Davvero ti interessa? – indaga lui, fissandomi obliquo.
Di dove sei? – ripeto, convinta.
Lui allarga le braccia: sono zingaro!
Ok. E di dove sei? – insisto.
Ridente e sconsolato si guarda attorno, solleva le spalle come per dire “come di dove sono?” – e ripete: sono zingaro!
Giusto. Allora riformulo la domanda: da dove vieni?
Si tocca il petto con la mano libera: serbo!
Giusto. Non si è di un posto, si viene da e si va verso.
Serbo – ripete l’uomo, sollevando le sopracciglia come per dire “e adesso?”.
Resto in silenzio, avrei giurato che fosse albanese, quell’accento, quel suono così familiare di quel amico che non vuole più parlarmi…
Mi sto appena scaldando al fuoco di questa piccola delusione che lui subito mi incalza: sai dove è Serbia?
Avrei detto Albania – non gli rispondo, dico la mia. Quasi a voler condividere con lui quella piccola digressione spazio-temporale in cui ero precipitata.
Io sono ortodosso, e sfila dal petto, come prova, una croce. E continua: gli albanesi sono…
All’unisono: musulmani.
Serbia e Albania, e tra di loro il Kosovo.  Mi domando se non era il caso di tenere per me quella piccola delusione.

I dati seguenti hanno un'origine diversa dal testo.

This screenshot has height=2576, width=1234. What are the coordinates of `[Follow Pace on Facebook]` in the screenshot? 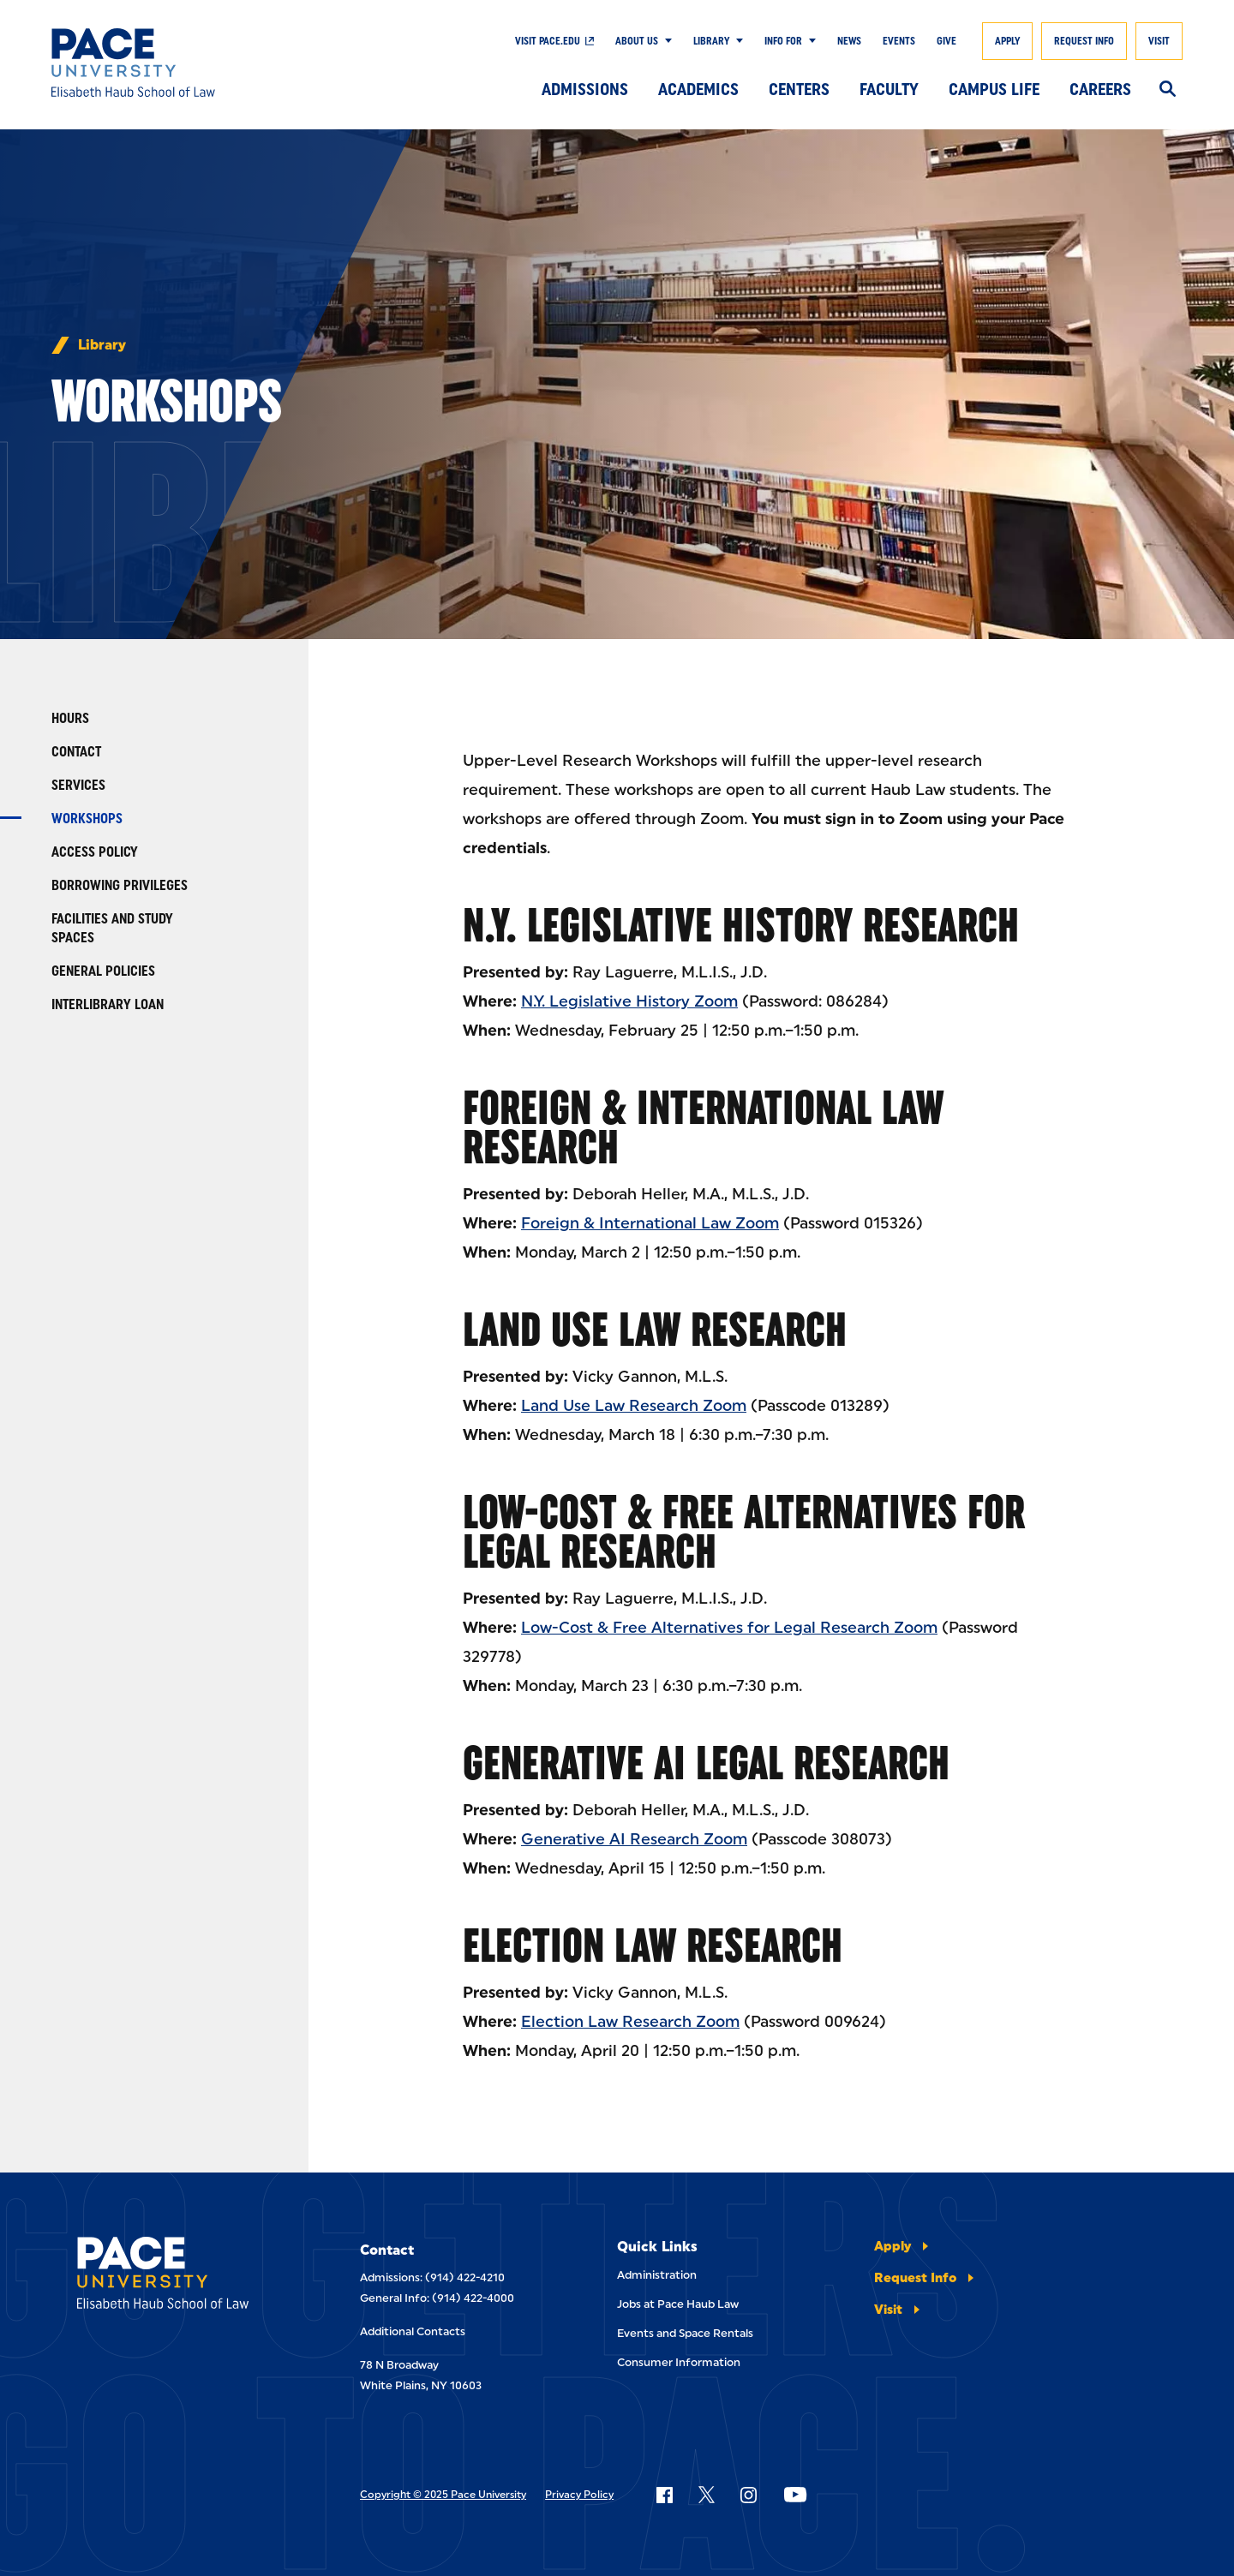 It's located at (664, 2494).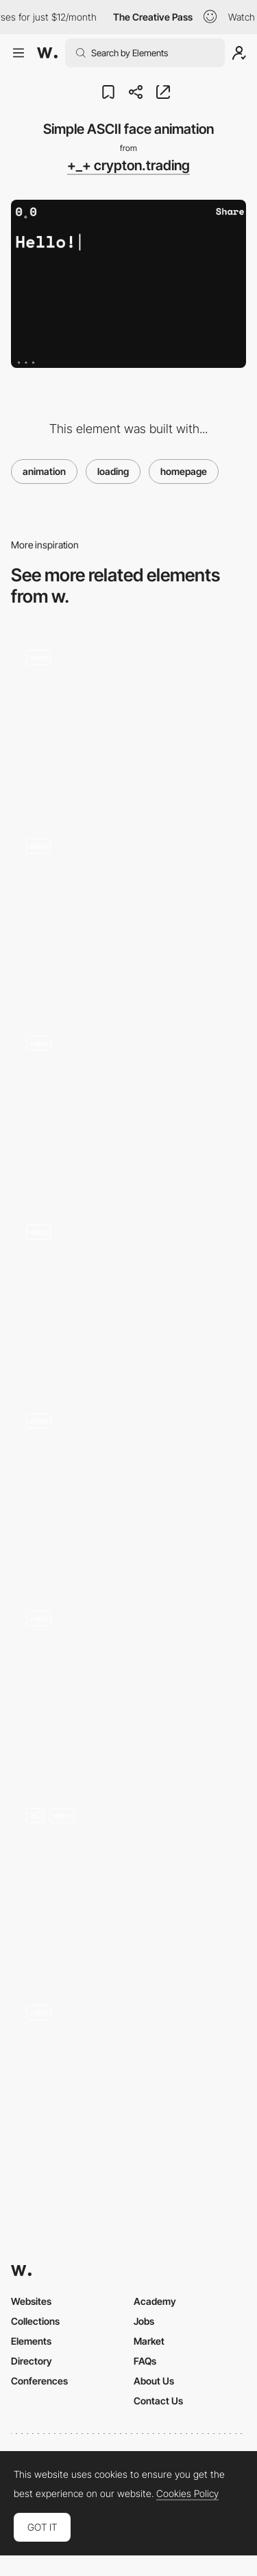 The image size is (257, 2576). Describe the element at coordinates (128, 1486) in the screenshot. I see `[Destinations]` at that location.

Lui mi fissa, fermo sulla banchina e imperlato di neve, senza la protezione del mio ombrello già da un po’. Poi alza un dito per richiamare la mia attenzione su quello che sta per dire, lo dirà lentamente mettendo le pause nei punti giusti perché io possa capire.
“Tutto ciò che è ciò, non è ciò che è ciò”.
E accompagna la frase con la scatola del cellulare che prima porta in avanti e poi richiama indietro.
Hai capito, sì? – mi sollecita.
Non proprio, allora lui me la ripete con maggiore enfasi e, se possibile, lentezza perché il gesto possa spalancarmi le porte del senso.
“Tutto ciò che c’ho non è ciò che c’ho”.
Di quale senso? Il senso della frase? Il senso della vita insito in quella frase?
Ma io non ho molta dimestichezza col senso di cose così importanti, ultimamente mi basta conoscere il senso del tram, quello sì che lo conosco e lo so spiegare, come infatti l’ho spiegato allo zingaro. Cose inutili. Tanto uno zingaro che se ne fa del senso del tram? Se il senso te lo porti dentro, la strada la trovi, e se la strada non c’è, la cominci; e se ti perdi trovi qualcos’altro.
Stordita ma non persuasa, alla fine dico di sì, di aver compreso.
Vuoi che me ne vada?
Distolgo lo sguardo e penso “cosa voglio?”.
Si avvicina di poco, per confidarmi una cosa.
Tu pensi che tutto questo, e indica lo spazio intorno a noi, tutto questo, il visibile, sia il mondo? E che sia il mondo a venire da noi? No, il mondo è qua, e parte da qui - abbassa la testa e si tocca due volte la fronte.
Vuoi che me ne vada?
Dico di sì con la testa.
Davvero?
Sì.
E non mi dai il tuo telefono?
No.
Io sono arrivato, vado di là. Spero di rivederti magari non qui, chi lo sa. Si incammina dicendomi: occhi belli, neanche una su cinquemila.
Poi si allontana, coperto da cristalli di neve.